High Society-Gruppenbild von Botticelli
Einem ähnlich raschen Wandel unterlagen auch profane Porträts; oft wurden sie als Mitgift bei der Heirat eines hochgestellten Paares angefertigt. Piero Pollaiuolo porträtierte noch 1475/80 eine junge, kostbar gekleidete Dame vor neutralem Hintergrund im Profil; das galt als schicklich. Kurz zuvor hatte Sandro Botticelli bereits eine Frau in legerem Gewand gemalt, die aus einem Fenster den Betrachter direkt ansieht; dabei bedeckt sie mit der Hand ihren gewölbten Bauch, als sei sie schwanger – es ist das erste Damen-Porträt mit Blickkontakt.
Hintergrund
Lesen Sie hier eine Rezension der Ausstellung "Florenz!" - umfassende Kulturgeschichte der Toskana-Metropole in der Bundeskunsthalle, Bonn
und hier eine Besprechung der Ausstellung "The Botticelli Renaissance" - zwiespältige Retrospektive des Renaissance-Meisters in der Gemäldegalerie, Berlin
und hier ein Beitrag über die Ausstellung "Maniera. Pontormo, Bronzino und das Florenz der Medici" - beeindruckende Manierismus-Schau im Städel-Museum, Frankfurt am Main
und hier ein Bericht über die Ausstellung "Das Jahrhundert Vasaris" - informative Grafik-Schau über "Florentiner Zeichner des Cinquecento" in der Gemäldegalerie, Berlin.
Ergreifende Erlöser-Beweinung
Auch den Schlusspunkt dieser Schau setzt Botticelli: mit seiner frisch restaurierten „Beweinung Christi“ (1490/95), ebenfalls im Pinakotheken-Besitz. In der wild bewegten und zugleich wie eingefroren wirkenden Komposition fällt Maria in Ohnmacht, während ihr der nackte Leib des Gekreuzigten vom Schoß zu gleiten droht. An Kopf und Füßen halten ihn Klagefrauen, von hinten stützt Johannes die Gottesmutter. Der expressive Realismus dieser Szene in so grellen wie kalten Farben ergreift unmittelbar – das ist himmelweit entfernt von den schematisch steifen Figuren, die noch 100 Jahre zuvor die Ikonographie prägten.

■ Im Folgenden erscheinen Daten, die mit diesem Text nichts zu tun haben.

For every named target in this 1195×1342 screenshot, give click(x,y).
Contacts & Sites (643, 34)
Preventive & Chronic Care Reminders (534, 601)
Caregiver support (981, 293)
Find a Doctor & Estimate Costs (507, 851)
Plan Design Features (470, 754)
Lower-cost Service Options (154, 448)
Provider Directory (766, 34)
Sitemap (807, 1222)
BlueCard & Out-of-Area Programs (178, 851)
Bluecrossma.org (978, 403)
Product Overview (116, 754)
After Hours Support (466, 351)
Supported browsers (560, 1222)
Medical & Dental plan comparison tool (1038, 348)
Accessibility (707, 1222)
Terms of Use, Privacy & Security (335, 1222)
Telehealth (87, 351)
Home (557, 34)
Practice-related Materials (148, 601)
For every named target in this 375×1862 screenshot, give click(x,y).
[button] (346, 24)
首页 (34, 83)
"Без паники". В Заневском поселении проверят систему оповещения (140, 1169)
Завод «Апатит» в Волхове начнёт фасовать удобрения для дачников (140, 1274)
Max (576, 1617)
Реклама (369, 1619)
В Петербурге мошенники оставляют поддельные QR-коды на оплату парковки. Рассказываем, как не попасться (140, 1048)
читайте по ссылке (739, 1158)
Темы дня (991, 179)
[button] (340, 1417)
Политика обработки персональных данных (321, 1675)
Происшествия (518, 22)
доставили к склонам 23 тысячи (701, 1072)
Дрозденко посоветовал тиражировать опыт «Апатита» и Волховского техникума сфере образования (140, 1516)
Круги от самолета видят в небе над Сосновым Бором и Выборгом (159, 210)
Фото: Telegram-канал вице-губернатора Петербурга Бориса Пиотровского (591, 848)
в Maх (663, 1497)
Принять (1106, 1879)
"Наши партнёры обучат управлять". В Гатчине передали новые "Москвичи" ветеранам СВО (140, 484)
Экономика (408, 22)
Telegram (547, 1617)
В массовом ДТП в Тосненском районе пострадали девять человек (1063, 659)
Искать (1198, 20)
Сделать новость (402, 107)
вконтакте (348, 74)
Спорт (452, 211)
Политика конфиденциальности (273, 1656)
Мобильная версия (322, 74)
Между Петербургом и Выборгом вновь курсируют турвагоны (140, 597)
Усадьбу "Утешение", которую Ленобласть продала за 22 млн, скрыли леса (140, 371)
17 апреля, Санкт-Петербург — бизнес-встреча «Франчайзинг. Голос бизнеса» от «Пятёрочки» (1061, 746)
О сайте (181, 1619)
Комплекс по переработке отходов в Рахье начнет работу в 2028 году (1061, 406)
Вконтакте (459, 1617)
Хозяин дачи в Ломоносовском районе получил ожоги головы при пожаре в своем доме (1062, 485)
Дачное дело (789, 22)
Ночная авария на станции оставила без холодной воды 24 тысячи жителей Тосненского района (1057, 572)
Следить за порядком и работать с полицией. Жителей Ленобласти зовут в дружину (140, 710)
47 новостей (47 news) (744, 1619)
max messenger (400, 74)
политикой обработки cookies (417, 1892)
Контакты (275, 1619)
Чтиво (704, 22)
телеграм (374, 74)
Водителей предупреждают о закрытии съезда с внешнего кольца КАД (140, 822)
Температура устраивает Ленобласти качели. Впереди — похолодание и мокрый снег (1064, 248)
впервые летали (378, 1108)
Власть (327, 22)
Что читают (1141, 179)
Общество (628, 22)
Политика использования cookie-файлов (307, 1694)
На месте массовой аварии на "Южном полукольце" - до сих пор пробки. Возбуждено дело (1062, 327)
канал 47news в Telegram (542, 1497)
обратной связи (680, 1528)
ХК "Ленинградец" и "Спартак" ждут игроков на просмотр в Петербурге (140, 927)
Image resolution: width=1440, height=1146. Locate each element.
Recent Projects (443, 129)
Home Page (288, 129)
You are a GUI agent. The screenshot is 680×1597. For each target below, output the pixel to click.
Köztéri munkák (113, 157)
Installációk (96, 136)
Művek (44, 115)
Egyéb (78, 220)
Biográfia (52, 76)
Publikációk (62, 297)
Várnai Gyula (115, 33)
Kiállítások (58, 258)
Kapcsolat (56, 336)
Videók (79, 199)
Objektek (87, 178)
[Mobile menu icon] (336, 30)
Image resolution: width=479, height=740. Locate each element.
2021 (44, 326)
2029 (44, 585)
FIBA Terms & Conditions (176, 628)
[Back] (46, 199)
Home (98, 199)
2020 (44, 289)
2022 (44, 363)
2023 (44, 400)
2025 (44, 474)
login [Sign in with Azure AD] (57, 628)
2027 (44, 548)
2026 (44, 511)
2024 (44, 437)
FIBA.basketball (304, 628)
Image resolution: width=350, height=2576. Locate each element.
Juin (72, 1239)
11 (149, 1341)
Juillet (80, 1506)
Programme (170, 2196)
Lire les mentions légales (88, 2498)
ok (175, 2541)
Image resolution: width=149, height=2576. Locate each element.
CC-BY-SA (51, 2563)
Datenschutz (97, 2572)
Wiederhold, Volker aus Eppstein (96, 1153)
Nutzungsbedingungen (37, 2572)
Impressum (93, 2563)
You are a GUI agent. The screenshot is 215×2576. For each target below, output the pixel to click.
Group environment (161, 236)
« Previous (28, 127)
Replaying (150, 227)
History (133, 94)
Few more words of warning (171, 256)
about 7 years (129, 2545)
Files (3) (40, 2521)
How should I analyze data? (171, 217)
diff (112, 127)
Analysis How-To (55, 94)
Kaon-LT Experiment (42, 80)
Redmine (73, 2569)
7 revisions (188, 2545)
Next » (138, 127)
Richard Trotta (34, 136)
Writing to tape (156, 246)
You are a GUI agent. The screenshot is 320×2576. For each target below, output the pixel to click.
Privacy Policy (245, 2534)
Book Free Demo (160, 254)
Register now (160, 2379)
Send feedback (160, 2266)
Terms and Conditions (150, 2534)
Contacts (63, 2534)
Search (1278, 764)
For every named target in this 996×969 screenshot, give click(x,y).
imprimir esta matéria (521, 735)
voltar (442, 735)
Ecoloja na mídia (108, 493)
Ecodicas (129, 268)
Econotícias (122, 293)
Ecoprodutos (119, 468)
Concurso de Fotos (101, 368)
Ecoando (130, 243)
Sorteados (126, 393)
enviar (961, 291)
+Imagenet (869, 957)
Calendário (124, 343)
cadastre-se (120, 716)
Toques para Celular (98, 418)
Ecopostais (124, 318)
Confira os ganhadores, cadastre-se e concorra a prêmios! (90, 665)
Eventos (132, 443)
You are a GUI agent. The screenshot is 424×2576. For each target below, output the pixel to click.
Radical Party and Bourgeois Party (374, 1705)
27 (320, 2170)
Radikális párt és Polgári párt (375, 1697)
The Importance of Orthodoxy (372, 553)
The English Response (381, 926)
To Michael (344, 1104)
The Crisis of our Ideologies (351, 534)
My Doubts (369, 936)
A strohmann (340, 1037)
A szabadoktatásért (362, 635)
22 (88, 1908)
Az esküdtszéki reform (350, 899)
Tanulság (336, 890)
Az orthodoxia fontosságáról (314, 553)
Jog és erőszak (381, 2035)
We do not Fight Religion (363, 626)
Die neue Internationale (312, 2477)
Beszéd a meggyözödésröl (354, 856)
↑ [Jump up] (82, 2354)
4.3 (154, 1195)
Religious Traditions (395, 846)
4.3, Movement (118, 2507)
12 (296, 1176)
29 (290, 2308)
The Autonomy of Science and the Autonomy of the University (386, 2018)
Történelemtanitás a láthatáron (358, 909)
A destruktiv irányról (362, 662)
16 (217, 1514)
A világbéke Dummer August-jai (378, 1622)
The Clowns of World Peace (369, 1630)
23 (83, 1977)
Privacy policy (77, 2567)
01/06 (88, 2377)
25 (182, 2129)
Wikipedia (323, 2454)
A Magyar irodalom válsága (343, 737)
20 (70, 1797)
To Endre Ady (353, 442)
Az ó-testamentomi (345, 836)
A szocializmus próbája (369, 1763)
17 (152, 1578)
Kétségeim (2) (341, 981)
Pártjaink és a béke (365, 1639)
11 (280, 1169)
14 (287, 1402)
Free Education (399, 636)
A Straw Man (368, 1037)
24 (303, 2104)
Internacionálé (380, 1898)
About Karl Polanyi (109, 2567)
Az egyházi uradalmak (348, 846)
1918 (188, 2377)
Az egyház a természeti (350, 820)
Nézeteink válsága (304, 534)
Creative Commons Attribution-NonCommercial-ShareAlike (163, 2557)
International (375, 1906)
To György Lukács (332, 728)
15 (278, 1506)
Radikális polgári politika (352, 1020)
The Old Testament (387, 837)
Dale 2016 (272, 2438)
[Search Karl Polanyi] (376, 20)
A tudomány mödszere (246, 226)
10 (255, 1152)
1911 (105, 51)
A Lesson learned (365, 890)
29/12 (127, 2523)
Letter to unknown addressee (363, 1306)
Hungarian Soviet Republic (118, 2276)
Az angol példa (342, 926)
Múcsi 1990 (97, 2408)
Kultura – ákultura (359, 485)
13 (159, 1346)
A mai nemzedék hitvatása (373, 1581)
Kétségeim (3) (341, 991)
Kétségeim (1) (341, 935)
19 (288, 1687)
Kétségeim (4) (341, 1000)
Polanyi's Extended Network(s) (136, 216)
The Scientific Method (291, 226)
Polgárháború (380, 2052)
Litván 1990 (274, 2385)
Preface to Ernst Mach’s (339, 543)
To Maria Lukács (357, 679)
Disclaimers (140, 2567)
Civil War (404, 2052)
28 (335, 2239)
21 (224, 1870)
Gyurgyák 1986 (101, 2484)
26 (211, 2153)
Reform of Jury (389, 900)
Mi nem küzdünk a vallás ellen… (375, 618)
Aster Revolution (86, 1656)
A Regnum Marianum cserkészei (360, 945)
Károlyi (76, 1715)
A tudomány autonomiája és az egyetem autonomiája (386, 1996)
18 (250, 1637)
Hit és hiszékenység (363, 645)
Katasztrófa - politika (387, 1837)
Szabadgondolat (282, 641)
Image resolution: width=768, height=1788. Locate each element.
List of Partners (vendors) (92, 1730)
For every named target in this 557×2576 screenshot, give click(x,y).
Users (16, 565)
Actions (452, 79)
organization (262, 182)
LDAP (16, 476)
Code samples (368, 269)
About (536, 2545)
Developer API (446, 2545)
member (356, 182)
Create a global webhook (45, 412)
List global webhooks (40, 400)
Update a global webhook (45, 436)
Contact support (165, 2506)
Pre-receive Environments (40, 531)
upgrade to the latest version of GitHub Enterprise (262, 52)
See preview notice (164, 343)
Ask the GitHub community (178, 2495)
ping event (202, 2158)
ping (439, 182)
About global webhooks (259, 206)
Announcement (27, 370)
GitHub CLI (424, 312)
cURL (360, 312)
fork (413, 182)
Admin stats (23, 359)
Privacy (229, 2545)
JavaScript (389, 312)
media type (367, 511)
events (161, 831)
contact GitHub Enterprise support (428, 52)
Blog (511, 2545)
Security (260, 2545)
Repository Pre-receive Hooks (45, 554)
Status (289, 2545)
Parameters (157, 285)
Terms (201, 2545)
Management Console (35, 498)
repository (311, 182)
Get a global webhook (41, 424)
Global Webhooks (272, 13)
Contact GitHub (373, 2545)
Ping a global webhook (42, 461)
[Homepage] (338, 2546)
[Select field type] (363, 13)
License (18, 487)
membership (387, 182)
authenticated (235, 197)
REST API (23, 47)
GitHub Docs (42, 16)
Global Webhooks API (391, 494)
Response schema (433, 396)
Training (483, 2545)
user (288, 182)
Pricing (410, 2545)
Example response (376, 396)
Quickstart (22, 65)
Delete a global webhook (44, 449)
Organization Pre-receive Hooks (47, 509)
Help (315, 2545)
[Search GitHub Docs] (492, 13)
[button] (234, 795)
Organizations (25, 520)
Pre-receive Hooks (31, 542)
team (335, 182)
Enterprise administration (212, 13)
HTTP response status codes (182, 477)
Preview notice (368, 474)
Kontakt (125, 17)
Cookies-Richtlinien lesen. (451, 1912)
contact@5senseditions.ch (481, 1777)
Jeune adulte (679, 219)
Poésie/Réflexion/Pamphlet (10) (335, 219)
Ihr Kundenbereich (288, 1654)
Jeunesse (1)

Den Prozess dieser Veränderung dokumentiert und erklärt die Schau vorzüglich: mit einem Prolog zu Techniken und Arbeitsbedingungen der Künstler, mit Schwerpunkten zu Einzelfragen wie Restaurierung – und der klugen Entscheidung, auch zweitrangige Artefakte auszustellen, damit die Klasse der Meisterwerke prägnant hervortritt. Souveräner und für das Publikum gewinnbringender kann man Alte Meister in Deutschland kaum ausstellen.